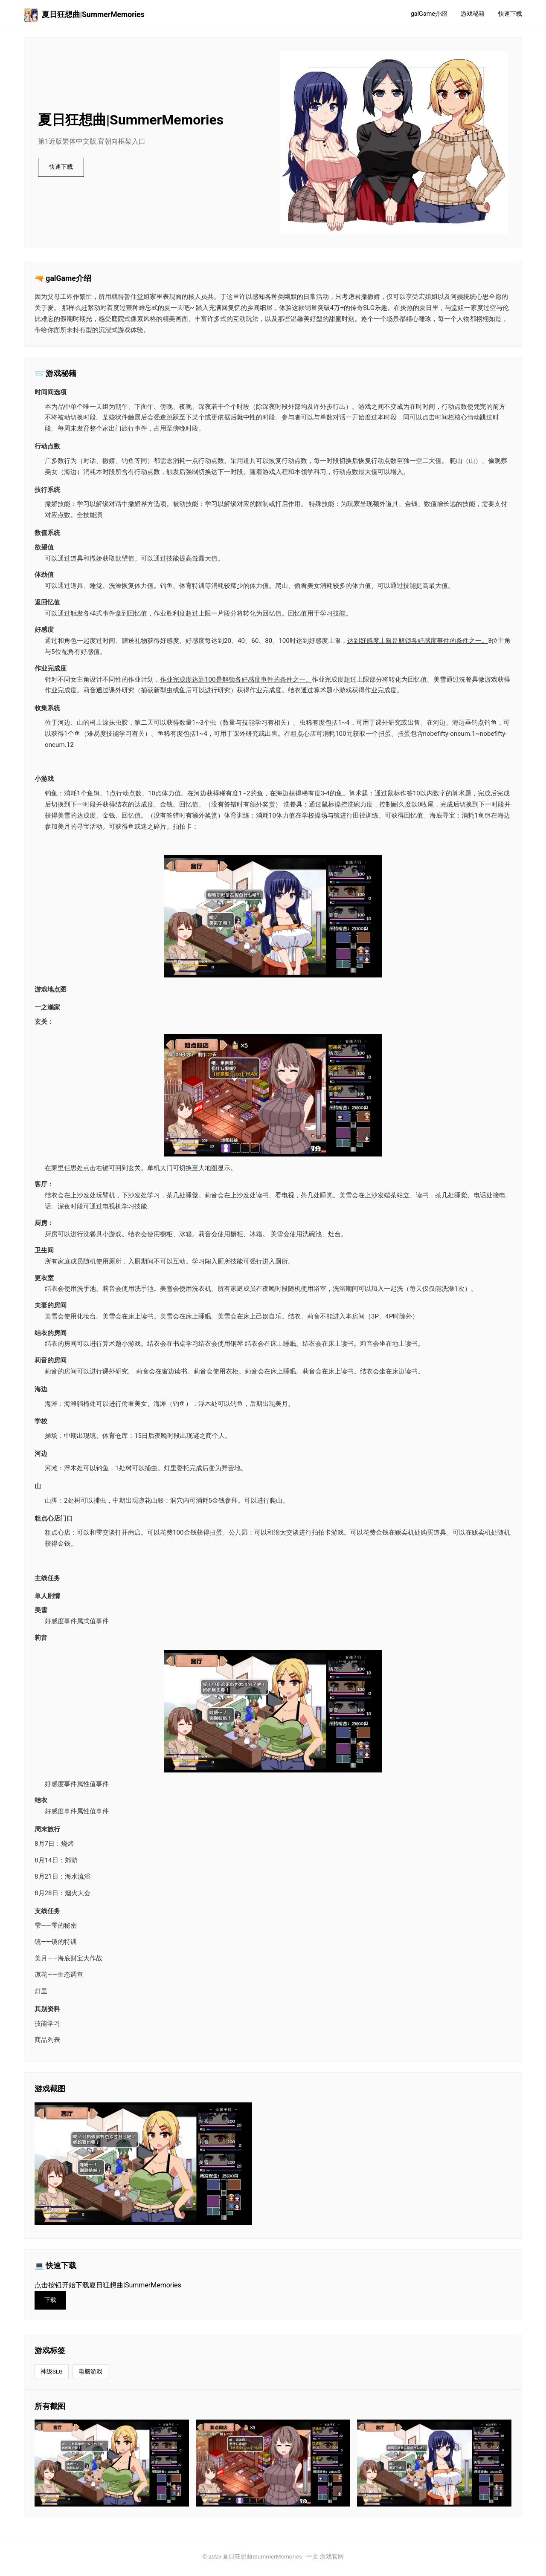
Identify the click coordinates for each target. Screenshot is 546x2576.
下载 (51, 2300)
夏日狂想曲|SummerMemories (84, 15)
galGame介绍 (429, 13)
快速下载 (510, 13)
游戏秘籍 (473, 13)
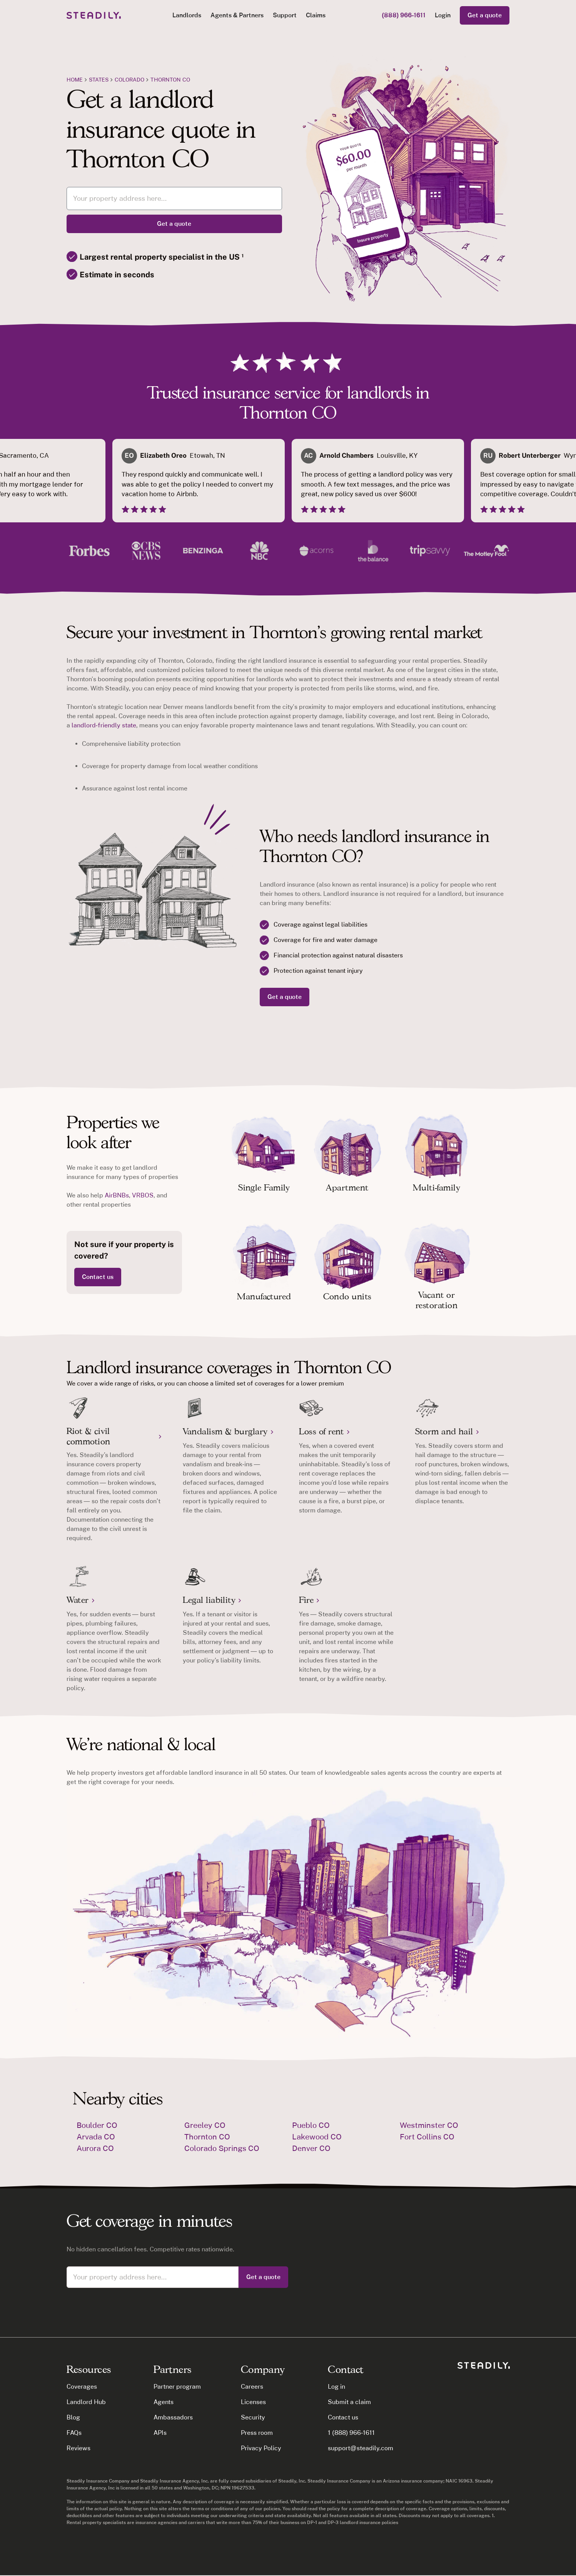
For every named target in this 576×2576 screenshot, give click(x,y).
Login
::::
# ASSIGNED TASK
Print the data again word for word, pictures excluded.

# EXPECTED OUTPUT
Identify the click coordinates for each target. Screenshot is 546x2576.
下载 (51, 2300)
夏日狂想曲|SummerMemories (84, 15)
galGame介绍 (429, 13)
快速下载 (510, 13)
游戏秘籍 (473, 13)
For every named target in this 576×2576 screenshot, give click(x,y).
Login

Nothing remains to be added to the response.